Exact copy, no pictures: set down the lines from the one holding "凡購物滿HKD 500.00即享運費減免優惠" through the final line of the records below.

Transcribed page contents:
== == ==

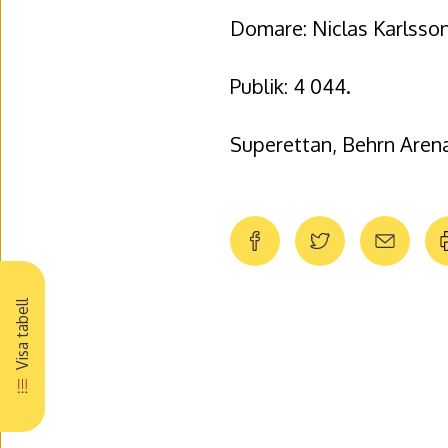
Domare: Niclas Karlsson
Publik: 4 044.
Superettan, Behrn Aren
Visa tabell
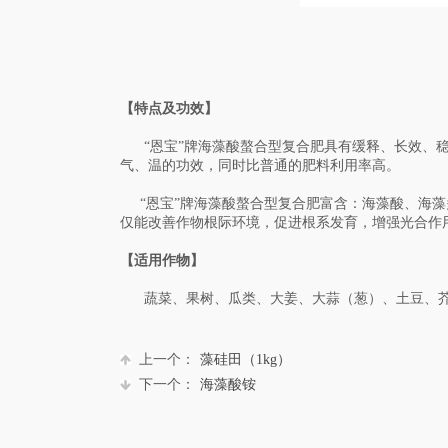
【特点及功效】
“恩宝”牌海藻酸螯合型复合肥具有缓释、长效、稳
气、温的功效，同时比普通的肥料利用率高。
“恩宝”牌海藻酸螯合型复合肥富含：海藻酸、海藻
仅能改善作物根际环境，促进根系发育，增强光合作
【适用作物】
蔬菜、果树、瓜类、大姜、大蒜（葱）、土豆、芥
上一个：
藻硅田（1kg）
下一个：
海藻酸铵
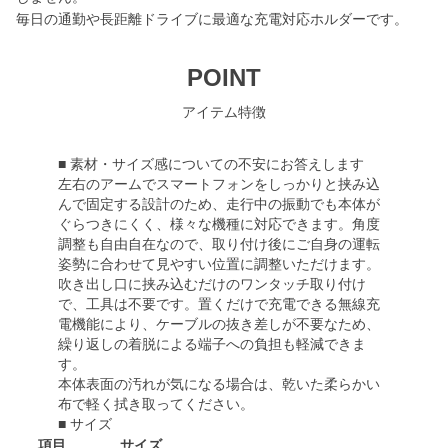
毎日の通勤や長距離ドライブに最適な充電対応ホルダーです。
POINT
アイテム特徴
■ 素材・サイズ感についての不安にお答えします
左右のアームでスマートフォンをしっかりと挟み込
んで固定する設計のため、走行中の振動でも本体が
ぐらつきにくく、様々な機種に対応できます。角度
調整も自由自在なので、取り付け後にご自身の運転
姿勢に合わせて見やすい位置に調整いただけます。
吹き出し口に挟み込むだけのワンタッチ取り付け
で、工具は不要です。置くだけで充電できる無線充
電機能により、ケーブルの抜き差しが不要なため、
繰り返しの着脱による端子への負担も軽減できま
す。
本体表面の汚れが気になる場合は、乾いた柔らかい
布で軽く拭き取ってください。
■ サイズ
項目
サイズ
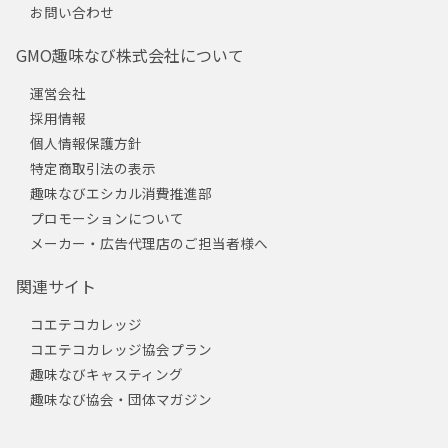
お問い合わせ
GMO趣味なび株式会社について
運営会社
採用情報
個人情報保護方針
特定商取引法の表示
趣味なびエシカル消費推進部
プロモーションについて
メーカー・広告代理店のご担当者様へ
関連サイト
コエテコカレッジ
コエテコカレッジ協会プラン
趣味なびキャスティング
趣味なび協会・団体マガジン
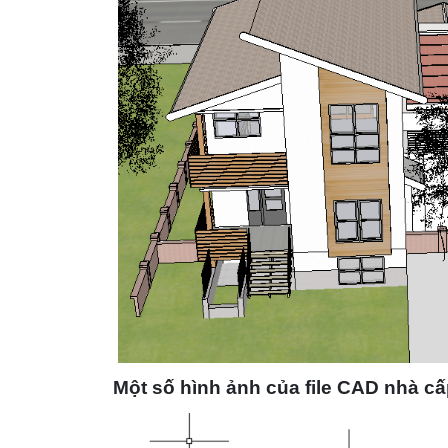
Một số hình ảnh của file CAD nhà cấ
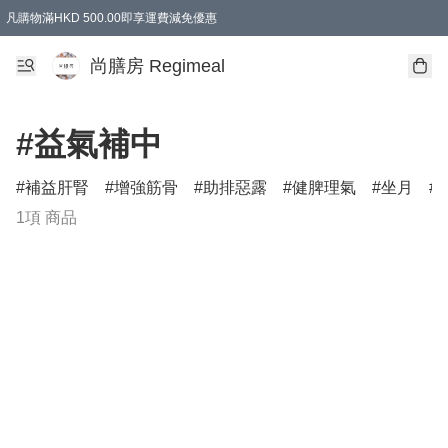
凡購物滿HKD 500.00即享運費減免優惠
尚膳房 Regimeal
#益氣補中
補益肝腎
增強筋骨
助排惡露
健脾理氣
坐月
1項 商品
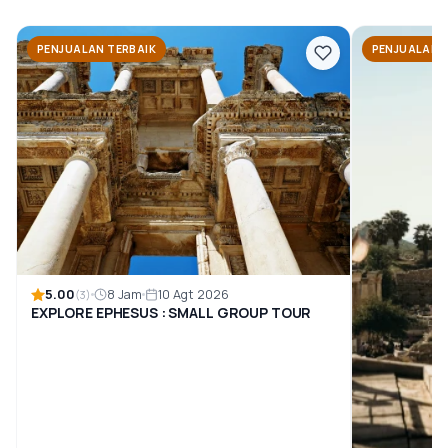
PENJUALAN TERBAIK
PENJUALAN 
5.00
8 Jam
10 Agt 2026
(3)
EXPLORE EPHESUS : SMALL GROUP TOUR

== == ==

• **Solution to the problem**:
凡購物滿HKD 500.00即享運費減免優惠
尚膳房 Regimeal
#益氣補中
補益肝腎
增強筋骨
助排惡露
健脾理氣
坐月
1項 商品
PENJUALAN TERBAIK
PENJUALAN 
5.00
8 Jam
10 Agt 2026
(3)
EXPLORE EPHESUS : SMALL GROUP TOUR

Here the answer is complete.